**Required action**
Take every line from the entries below that includes the word "kraikas" and copy it.

Data shown Start Marker

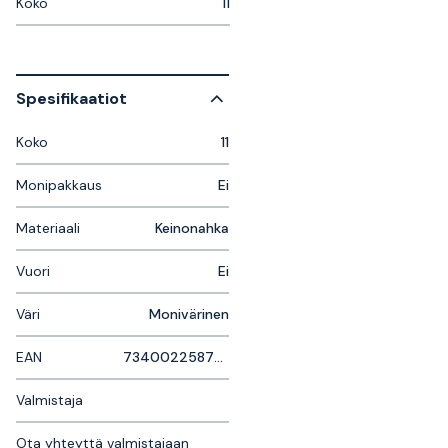
Koko
11
Spesifikaatiot
Koko
11
Monipakkaus
Ei
Materiaali
Keinonahka
Vuori
Ei
Väri
Monivärinen
EAN
7340022587855
Valmistaja
Ota yhteyttä valmistajaan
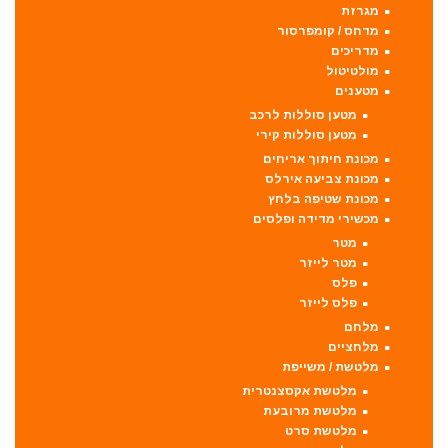
מגרזת
מדחס / קומפרסור
מדריכים
מולטיטול
מטענים
מטען סוללות לרכב
מטען סוללות קירי
מכונת חיתוך אריחים
מכונת צביעה אירלס
מכונת שטיפה בלחץ
מכשירי מדידה ופלסים
מטר
מטר לייזר
פלס
פלס לייזר
מלחם
מלחציים
מלטשת / משייפת
מלטשת אקסצנטרית
מלטשת מרובעת
מלטשת סרט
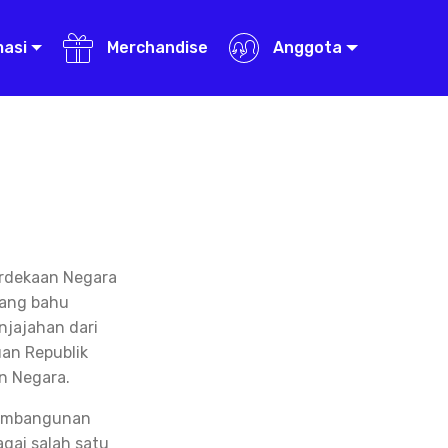
masi
Merchandise
Anggota
erdekaan Negara
uang bahu
jajahan dari
an Republik
n Negara.
 pembangunan
gai salah satu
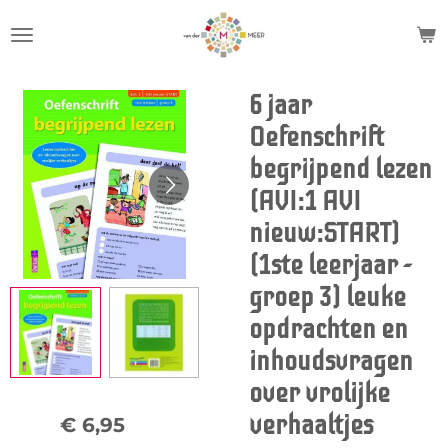
Ga
direct
naar
de
6 jaar
hoofdinhoud
Oefenschrift
begrijpend lezen
(AVI:1 AVI
nieuw:START)
(1ste leerjaar -
groep 3) leuke
opdrachten en
inhoudsvragen
over vrolijke
verhaaltjes
€ 6,95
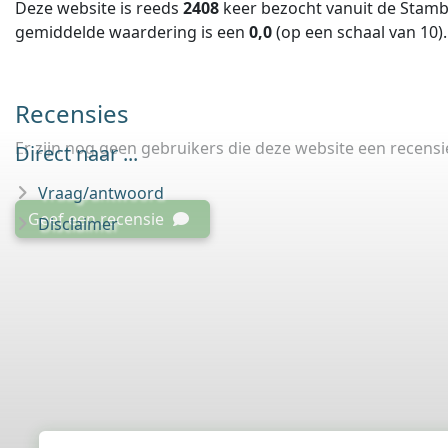
Deze website is reeds
2408
keer bezocht vanuit de Stamb
gemiddelde waardering is een
0,0
(op een schaal van
10
).
Recensies
Er zijn nog geen gebruikers die deze website een recens
Direct naar ...
Vraag/antwoord
Geef een recensie
Disclaimer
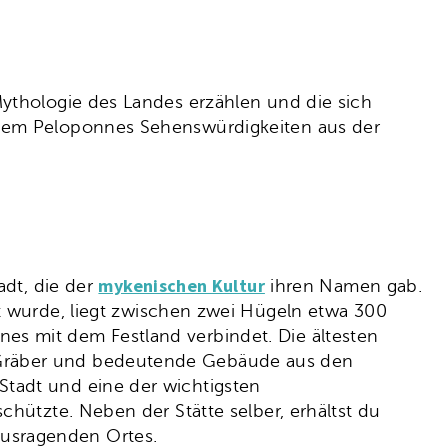
Mythologie des Landes erzählen und die sich
f dem Peloponnes Sehenswürdigkeiten aus der
mykenischen Kultur
tadt, die der
ihren Namen gab.
 wurde, liegt zwischen zwei Hügeln etwa 300
es mit dem Festland verbindet. Die ältesten
 Gräber und bedeutende Gebäude aus den
 Stadt und eine der wichtigsten
chützte. Neben der Stätte selber, erhältst du
ausragenden Ortes.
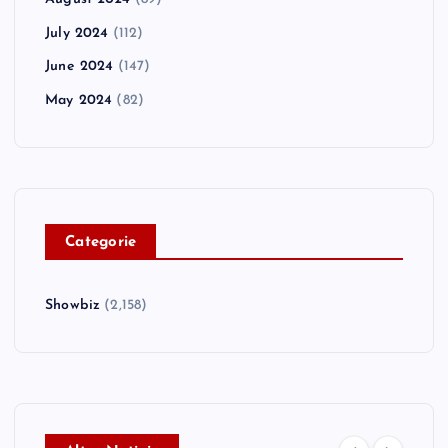
July 2024
(112)
June 2024
(147)
May 2024
(82)
C
ategorie
Showbiz
(2,158)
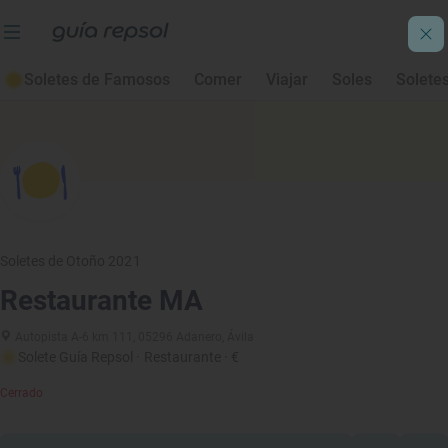
Soletes de Famosos
Comer
Viajar
Soles
Solete
Soletes de Otoño 2021
Restaurante MA
Autopista A-6 km 111, 05296 Adanero, Ávila
Solete Guía Repsol
· Restaurante
· €
Cerrado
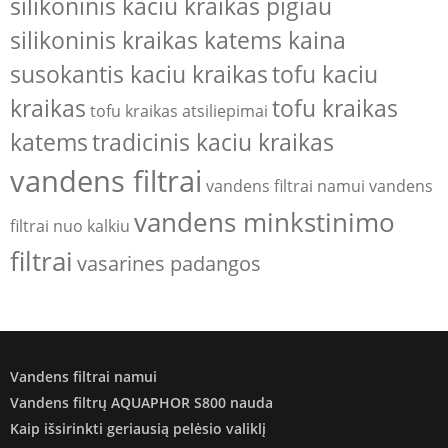
silikoninis kaciu kraikas pigiau
silikoninis kraikas katems kaina
susokantis kaciu kraikas
tofu kaciu
kraikas
tofu kraikas
tofu kraikas atsiliepimai
katems
tradicinis kaciu kraikas
vandens filtrai
vandens filtrai namui
vandens
vandens minkstinimo
filtrai nuo kalkiu
filtrai
vasarines padangos
Vandens filtrai namui
Vandens filtrų AQUAPHOR S800 nauda
Kaip išsirinkti geriausią pelėsio valiklį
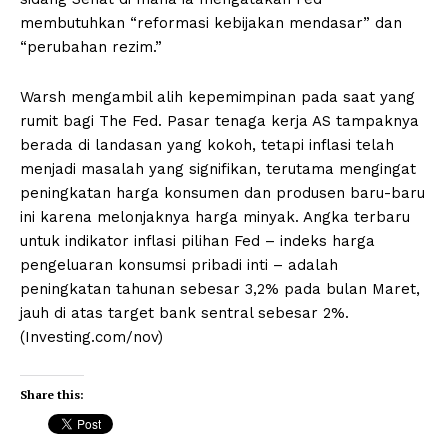
membutuhkan “reformasi kebijakan mendasar” dan
“perubahan rezim.”
Warsh mengambil alih kepemimpinan pada saat yang
rumit bagi The Fed. Pasar tenaga kerja AS tampaknya
berada di landasan yang kokoh, tetapi inflasi telah
menjadi masalah yang signifikan, terutama mengingat
peningkatan harga konsumen dan produsen baru-baru
ini karena melonjaknya harga minyak. Angka terbaru
untuk indikator inflasi pilihan Fed – indeks harga
pengeluaran konsumsi pribadi inti – adalah
peningkatan tahunan sebesar 3,2% pada bulan Maret,
jauh di atas target bank sentral sebesar 2%.
(Investing.com/nov)
Share this:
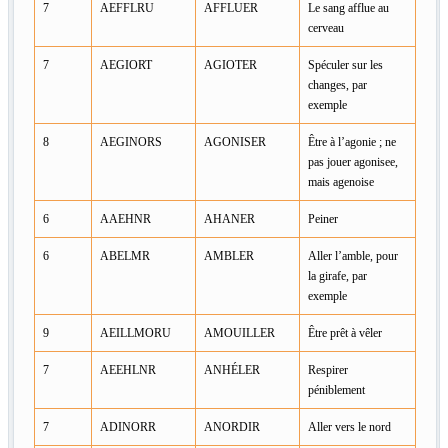
7
AEFFLRU
AFFLUER
Le sang afflue au
cerveau
7
AEGIORT
AGIOTER
Spéculer sur les
changes, par
exemple
8
AEGINORS
AGONISER
Être à l’agonie ; ne
pas jouer agonisee,
mais agenoise
6
AAEHNR
AHANER
Peiner
6
ABELMR
AMBLER
Aller l’amble, pour
la girafe, par
exemple
9
AEILLMORU
AMOUILLER
Être prêt à vêler
7
AEEHLNR
ANHÉLER
Respirer
péniblement
7
ADINORR
ANORDIR
Aller vers le nord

Data shown End Marker

**Response area**
silikoninis kaciu kraikas pigiau
silikoninis kraikas katems kaina
susokantis kaciu kraikas
kraikas
tofu kraikas
tofu kraikas atsiliepimai
tradicinis kaciu kraikas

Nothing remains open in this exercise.